• [THE TASK] Give back every record verbatim, but not the pictures.
◇ ◇ ◇ ◇ ◇ ◇ ◇
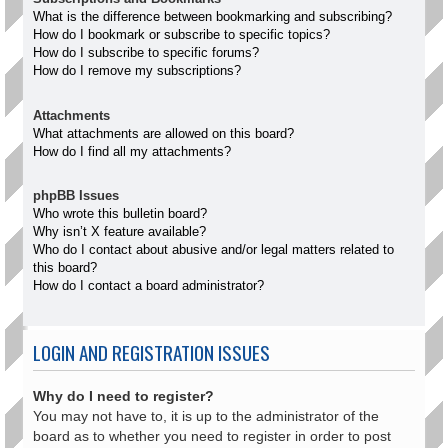
What is the difference between bookmarking and subscribing?
How do I bookmark or subscribe to specific topics?
How do I subscribe to specific forums?
How do I remove my subscriptions?
Attachments
What attachments are allowed on this board?
How do I find all my attachments?
phpBB Issues
Who wrote this bulletin board?
Why isn’t X feature available?
Who do I contact about abusive and/or legal matters related to
this board?
How do I contact a board administrator?
LOGIN AND REGISTRATION ISSUES
Why do I need to register?
You may not have to, it is up to the administrator of the
board as to whether you need to register in order to post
◇ ◇ ◇ ◇ ◇ ◇ ◇
• [RESPONSE AREA]
What is the difference between bookmarking and subscribing?
How do I bookmark or subscribe to specific topics?
How do I subscribe to specific forums?
How do I remove my subscriptions?
Attachments
What attachments are allowed on this board?
How do I find all my attachments?
phpBB Issues
Who wrote this bulletin board?
Why isn’t X feature available?
Who do I contact about abusive and/or legal matters related to
this board?
How do I contact a board administrator?
LOGIN AND REGISTRATION ISSUES
Why do I need to register?
You may not have to, it is up to the administrator of the
board as to whether you need to register in order to post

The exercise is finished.